The Live Algoma initiative, powered by the Algoma School District, was created in response to a brain drain from the community. Local businesses were calling for better skilled workers and high school graduates were leaving Algoma in search of better education, training and employment opportunities. The Algoma School District partnered with local manufacturers to create a plan that would engage the youth, educate them, ignite their passion, and provide professional opportunities. In the years since, Live Algoma has resulted in innovative projects such as: Wolf Tech, a Community Wellness Center and Wolf Den.
Wolf Tech was created with the dual intention of providing manufacturers with skilled labor and offering youth opportunities to explore possibilities for local careers.

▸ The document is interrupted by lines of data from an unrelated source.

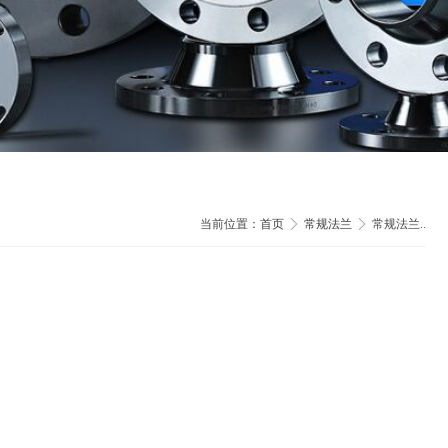
当前位置：
首页
常规法兰
常规法兰..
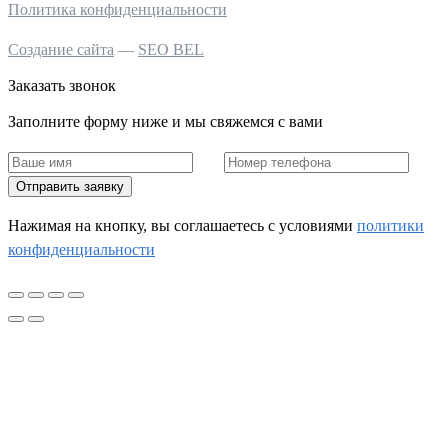
Политика конфиденциальности
Создание сайта
—
SEO BEL
Заказать звонок
Заполните форму ниже и мы свяжемся с вами
Отправить заявку
Нажимая на кнопку, вы соглашаетесь c условиями
политики
конфиденциальности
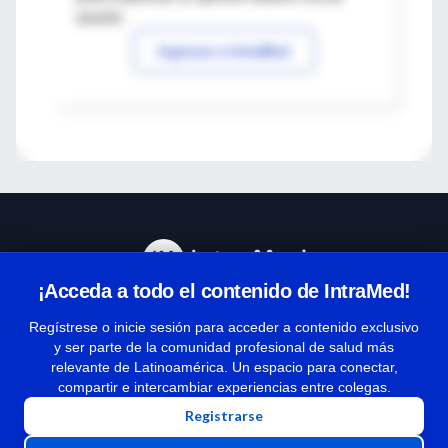
sesión
Ingresar a IntraMed
¡Acceda a todo el contenido de IntraMed!
Centro de Ayuda
Regístrese o inicie sesión para acceder a contenido exclusivo
y ser parte de la comunidad profesional de salud más
relevante de Latinoamérica. Un espacio para conectar,
Términos y condiciones
compartir e intercambiar experiencias entre colegas.
| Políticas de privacidad
Registrarse
| Todos los derechos reservados | Copyright 1997-2026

Algoma Wolf Tech evolved into a series of middle and high school classes that work together with local businesses. Businesses partner with the school to provide partial funding, equipment, staff, and expertise in exchange for subcontracts on products produced as a result of student labor and an opportunity to interact one-on-one with students.
Projects have included:
Community Fab Labs offer students the chance to go out into the community and guide members through different projects ranging from building with wood to using welding to create art.
Olson Tech Center added 10,000 square feet to the existing technical education space.

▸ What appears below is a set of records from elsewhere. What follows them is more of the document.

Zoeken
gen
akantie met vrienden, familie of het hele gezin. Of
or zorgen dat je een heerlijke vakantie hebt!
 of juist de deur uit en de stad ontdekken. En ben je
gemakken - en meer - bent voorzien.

Brown County Home Builders Association teaches middle schoolers basic tech skills and gives them the opportunity to create and build projects to scale.

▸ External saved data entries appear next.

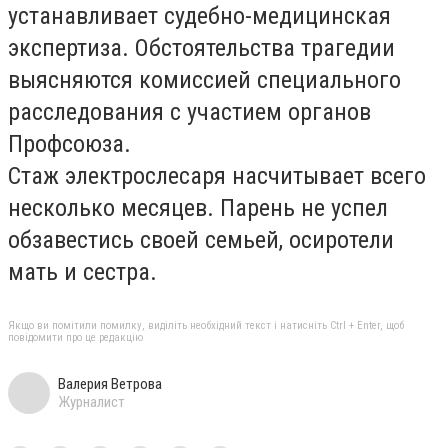
устанавливает судебно-медицинская
экспертиза. Обстоятельства трагедии
выясняются комиссией специального
расследования с участием органов
Профсоюза.
Стаж электрослесаря насчитывает всего
несколько месяцев. Парень не успел
обзавестись своей семьей, осиротели
мать и сестра.
Якщо ви помітили помилку, виділіть необхідний текст і натисніть Ctrl + Enter, щоб
повідомити про це редакцію
Валерия Ветрова
Журналист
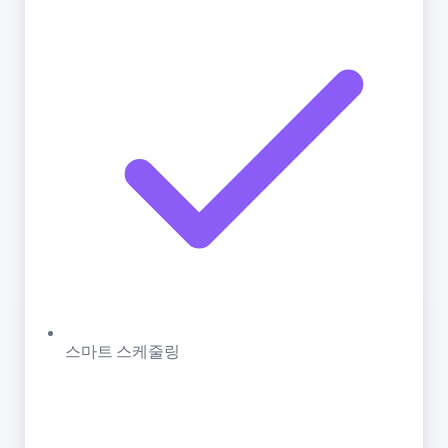
스마트 스케줄링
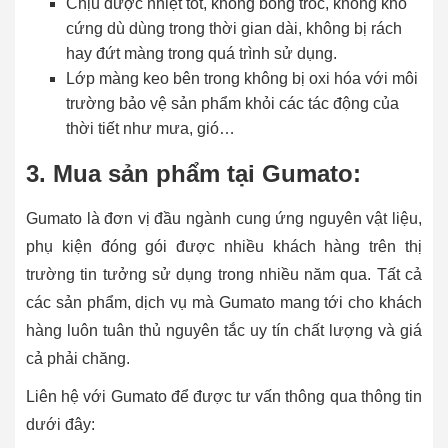
Chịu được nhiệt tốt, không bong tróc, không khô
cứng dù dùng trong thời gian dài, không bị rách
hay đứt màng trong quá trình sử dụng.
Lớp màng keo bên trong không bị oxi hóa với môi
trường bảo vệ sản phẩm khỏi các tác động của
thời tiết như mưa, gió…
3. Mua sản phẩm tại Gumato:
Gumato là đơn vị đầu ngành cung ứng nguyên vật liệu,
phụ kiện đóng gói được nhiều khách hàng trên thị
trường tin tưởng sử dụng trong nhiều năm qua. Tất cả
các sản phẩm, dịch vụ mà Gumato mang tới cho khách
hàng luôn tuân thủ nguyên tắc uy tín chất lượng và giá
cả phải chăng.
Liên hệ với Gumato để được tư vấn thông qua thông tin
dưới đây:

CTI hospitality teaches students to create blueprints.
D&S Machine works with Wolf Tech to create machine parts authorized in the oil and gas industry.
Wolf Tech Auto offers free oil changes to volunteers who drive seniors to appointments. Students learn basic auto maintenance and inspection skills and perform supervised routine maintenance on volunteer’s vehicles.
Community businesses have benefited from Wolf Tech by creating direct relationships with students and recruiting them for future business endeavors. Youth have been given the opportunity to work with professionals in the field, and potentially obtain a job right out of high school.
Algoma Community Wellness Center
Algoma identified health and wellness as a serious challenge for local employers and residents alike. As a result, the Algoma Community Wellness Center was built to engage individuals in their physical needs.
What was originally supposed to be a football field for student athletes turned into a community center attached to the high school. The finances for the project were realized with a 50% commitment from the school district and 50% from local private sources.
To ensure that the community center was developed into a space that everyone would value, community members were engaged through a survey and community conversations. Individuals were asked to identify and focus on one area of emphasis for improvement that mattered to them, and the qualitative data was used to co-create the space, offerings, and opportunities.
The Algoma Community Wellness Center is now part of a mission to help improve the overall health and well-being of community members. Addressing equity to ensure the center is fit for all, an intergenerational space was created and includes opportunities for fitness, wellness, nutrition, financial coaching and much more.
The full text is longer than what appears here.